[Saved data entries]
=======
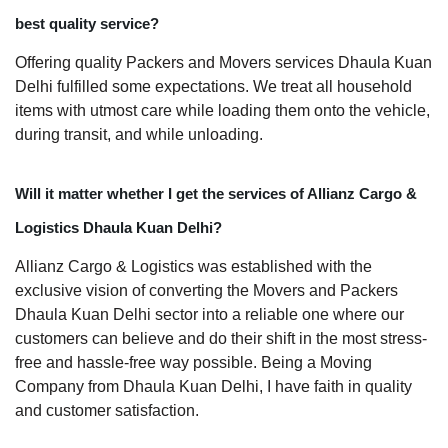
best quality service?
Offering quality Packers and Movers services Dhaula Kuan
Delhi fulfilled some expectations. We treat all household
items with utmost care while loading them onto the vehicle,
during transit, and while unloading.
Will it matter whether I get the services of Allianz Cargo &
Logistics Dhaula Kuan Delhi?
Allianz Cargo & Logistics was established with the
exclusive vision of converting the Movers and Packers
Dhaula Kuan Delhi sector into a reliable one where our
customers can believe and do their shift in the most stress-
free and hassle-free way possible. Being a Moving
Company from Dhaula Kuan Delhi, I have faith in quality
and customer satisfaction.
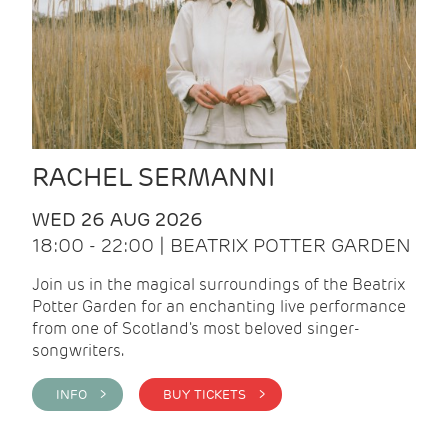
RACHEL SERMANNI
WED 26 AUG 2026
18:00 - 22:00 | BEATRIX POTTER GARDEN
Join us in the magical surroundings of the Beatrix
Potter Garden for an enchanting live performance
from one of Scotland's most beloved singer-
songwriters.
INFO >
BUY TICKETS >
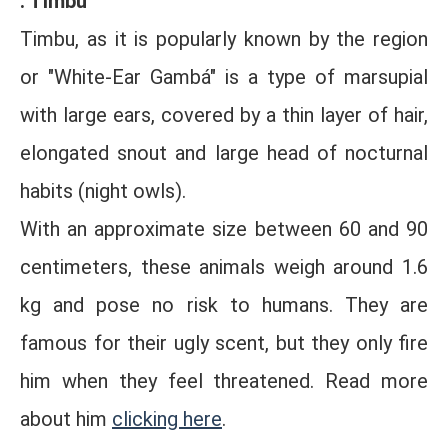
. Timbu
Timbu, as it is popularly known by the region
or "White-Ear Gambá" is a type of marsupial
with large ears, covered by a thin layer of hair,
elongated snout and large head of nocturnal
habits (night owls).
With an approximate size between 60 and 90
centimeters, these animals weigh around 1.6
kg and pose no risk to humans. They are
famous for their ugly scent, but they only fire
him when they feel threatened. Read more
about him
clicking here
.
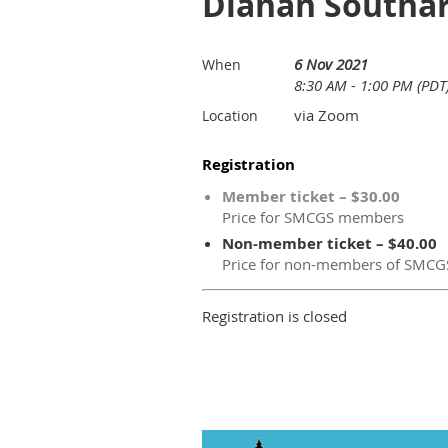
Diahan Southa
6 Nov 2021
When
8:30 AM - 1:00 PM (PDT
via Zoom
Location
Registration
Member ticket – $30.00
Price for SMCGS members
Non-member ticket – $40.00
Price for non-members of SMCG
Registration is closed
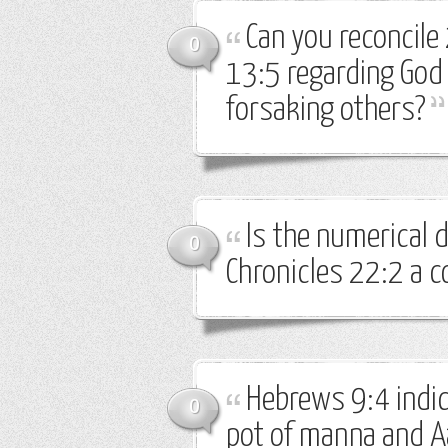
Can you reconcile
0
13:5 regarding God
forsaking others?
Is the numerical d
0
Chronicles 22:2 a c
Hebrews 9:4 indic
0
pot of manna and Aa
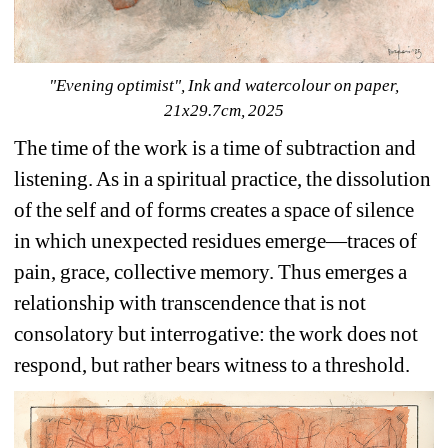
"Evening optimist", Ink and watercolour on paper, 
21x29.7cm, 2025
The time of the work is a time of subtraction and 
listening. As in a spiritual practice, the dissolution 
of the self and of forms creates a space of silence 
in which unexpected residues emerge—traces of 
pain, grace, collective memory. Thus emerges a 
relationship with transcendence that is not 
consolatory but interrogative: the work does not 
respond, but rather bears witness to a threshold.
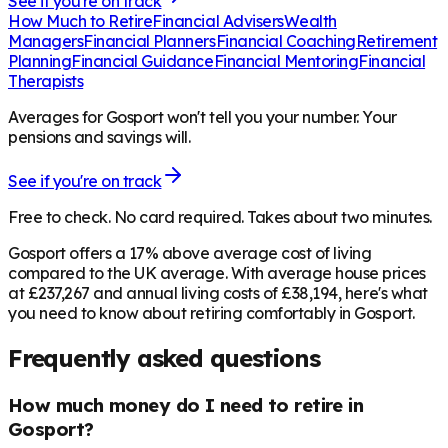
See if you're on track
How Much to Retire
Financial Advisers
Wealth
Managers
Financial Planners
Financial Coaching
Retirement
Planning
Financial Guidance
Financial Mentoring
Financial
Therapists
Averages for Gosport won't tell you your number. Your
pensions and savings will.
See if you're on track
Free to check. No card required. Takes about two minutes.
Gosport offers a 17% above average cost of living
compared to the UK average. With average house prices
at £237,267 and annual living costs of £38,194, here's what
you need to know about retiring comfortably in Gosport.
Frequently asked questions
How much money do I need to retire in
Gosport?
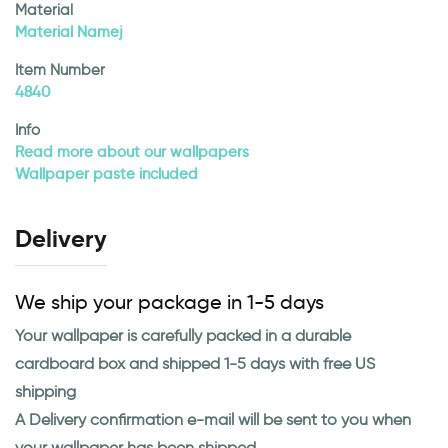
Material
Material Namej
Item Number
4840
Info
Read more about our wallpapers
Wallpaper paste included
Delivery
We ship your package in 1-5 days
Your wallpaper is carefully packed in a durable
cardboard box and shipped 1-5 days with free US
shipping
A Delivery confirmation e-mail will be sent to you when
your wallpaper has been shipped.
=======
• **PROBLEM DESCRIPTION**
Scan the records above for the string "services", and copy every line where it turns up.

• **EXERCISE RESULT**
Offering quality Packers and Movers services Dhaula Kuan
Will it matter whether I get the services of Allianz Cargo &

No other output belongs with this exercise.